Giter Club home page Giter Club logo

Comments (26)

parrt avatar parrt commented on May 15, 2024 1

For the text, you can pick an x and then ax.text(x, y, "37.3") but might have to turn off clipping at boundaries so it appears. Or, set xlim to 20% more and turn off tick marks/labels for that part then ax.text() there. beat it into submission!! haha

I had to get the wedges below the x axis and had to turn off clipping to do that. you can check the wedge code in my stuff for that.

from dtreeviz.

tlapusan avatar tlapusan commented on May 15, 2024 1

For spacing, i think just shrink total height of graph maybe?
It shrinks a little, but there is still a lot of space. Because the standard deviation between dots is sigma=0.08, with mean = 0.5 (mu value). leaf index are from 1 to 1... tomorrow, I will play with different values for them.

from dtreeviz.

parrt avatar parrt commented on May 15, 2024 1

wow! now that is a damn fine looking plot, sir! I will merge!

from dtreeviz.

tlapusan avatar tlapusan commented on May 15, 2024

I'm not sure if i understood correctly. Would you like to include all the leaf split plots into a single new visualisation ?

Something similar with this ? :)
leaf_regressor

from dtreeviz.

parrt avatar parrt commented on May 15, 2024

yep, that's it!!! Seems like it'd be useful just as the stacked histo is for classification

from dtreeviz.

tlapusan avatar tlapusan commented on May 15, 2024

Cool ! Do you have any web resources/experience of how to include subplots (leaf sample'y distribution) into another plot using matplotlib ?

from dtreeviz.

parrt avatar parrt commented on May 15, 2024

hahaha. i spent forever learning how to do that in this project. we shouldn't have to though. We can create a single plot that just does scattering with some noise for each leaf area. Here is sample code:

    mu = .5
    sigma = .08
    X = np.random.normal(mu, sigma, size=len(y))
    ax.set_xlim(0, 1)
    alpha = colors['scatter_marker_alpha'] # was .25

    ax.scatter(X, y, s=5, c=colors['scatter_marker'], alpha=alpha, lw=.3)
    ax.plot([0,len(node.samples())],[m,m],'--', color=colors['split_line'], linewidth=1)

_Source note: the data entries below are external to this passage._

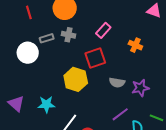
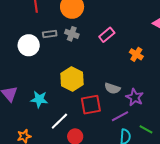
red square: (95, 58) -> (91, 105), moved
purple star: (140, 88) -> (135, 97), turned 30
purple line: (120, 114) -> (120, 116), moved

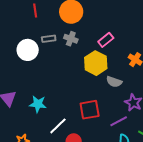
yellow hexagon: (72, 79) -> (96, 63), moved
gray semicircle: (112, 88) -> (114, 82), moved

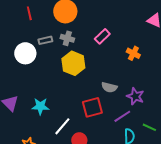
yellow hexagon: (96, 63) -> (73, 63), moved
gray semicircle: (114, 82) -> (109, 87), moved

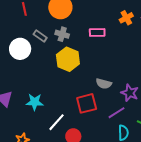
pink rectangle: (102, 36) -> (97, 33), turned 42
gray rectangle: (45, 40) -> (40, 36), turned 48
orange cross: (133, 53) -> (126, 18), moved, turned 32

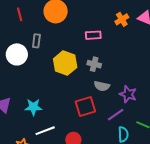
gray cross: (62, 34) -> (94, 64), moved
gray rectangle: (40, 36) -> (36, 41), turned 64
white line: (56, 122) -> (45, 131), moved, turned 30

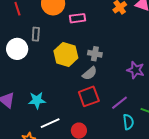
pink rectangle: (93, 35) -> (78, 18), moved
gray semicircle: (102, 86) -> (90, 73), moved, turned -49
purple star: (128, 94) -> (136, 70), moved

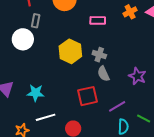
pink rectangle: (78, 18) -> (98, 20), moved
gray rectangle: (36, 34) -> (36, 21), moved
gray semicircle: (90, 73) -> (103, 74), moved, turned 98

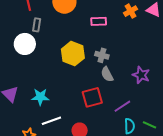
green line: (144, 118) -> (150, 125), moved

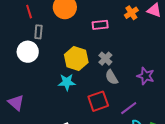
gray cross: (102, 55) -> (105, 59), turned 32
cyan star: (40, 97) -> (67, 82), moved

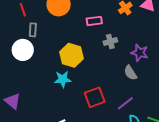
gray cross: (105, 59) -> (110, 42), moved, turned 32
purple star: (146, 76) -> (140, 53), moved
gray semicircle: (112, 77) -> (130, 73), moved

So, basically, go to each leaf id and do a scatter that is x = id+noise and the y is just the y of samples at that leaf. make sense?

from dtreeviz.

tlapusan avatar tlapusan commented on May 15, 2024

Nicee, I got the idea. I will start to implement it in the next days.

from dtreeviz.

tlapusan avatar tlapusan commented on May 15, 2024

While thinking about this new visualisation, I have remember the boxplot from matplotlib. I guess it's what we need : https://matplotlib.org/3.1.1/gallery/statistics/boxplot_demo.html.
It can show a lot of build in stats, like median, mean, quartiles, outliers, etc (being a common visualisation in matplotlib, could be easier to interpret by other people)
@parrt what do you think ?

boxplot

from dtreeviz.

parrt avatar parrt commented on May 15, 2024

Only problem is that box plots are ugly ;) The alpha channel helps density and human eye is really good at picking up spread of data.

from dtreeviz.

tlapusan avatar tlapusan commented on May 15, 2024

Indeed, box plot are a little ugly :)). I will take a look at the code that you mentioned

from dtreeviz.

tlapusan avatar tlapusan commented on May 15, 2024

I have an intermediate visualisation.
Here is how it looks for a tree with depth=3:
depth3
depth=5:
depth5
depth=10:
depth10

As we can see, the visualisations become hard to read/interpret when we have a lot of leaves.
@parrt do you have any feedback, suggestions ?

from dtreeviz.

parrt avatar parrt commented on May 15, 2024

looking interesting. for one we should tighten and fix the x direction so it's always the same. also dots should be bigger and then alpha channel can make darker areas show higher density. maybe graph is a bit too tall too. :) Maybe we add a show arg like rtree_univar that turns off x labels? Or maybe just show prediction to make smaller?

from dtreeviz.

tlapusan avatar tlapusan commented on May 15, 2024
  1. 'for one we should tighten and fix the x direction so it's always the same.'
    Do you mean to hardcode a fix value for figsize argument ?
  2. 'also dots should be bigger and then alpha channel can make darker areas show higher density'
    agree, we can also make the markersize configurable
  3. 'Maybe we add a show arg like rtree_univar that turns off x labels? '
    agree
  4. Or maybe just show prediction to make smaller?
    Do you mean to show only the horizontal black lines ?

from dtreeviz.

tlapusan avatar tlapusan commented on May 15, 2024

@parrt could be an option to show the leaves in multiple plots when the number of leaves is big ?

Something like this :
depth

from dtreeviz.

parrt avatar parrt commented on May 15, 2024

Looking good! Yes, i suppose we could split up but that's harder to implement. maybe args that say leaf ID range min/max?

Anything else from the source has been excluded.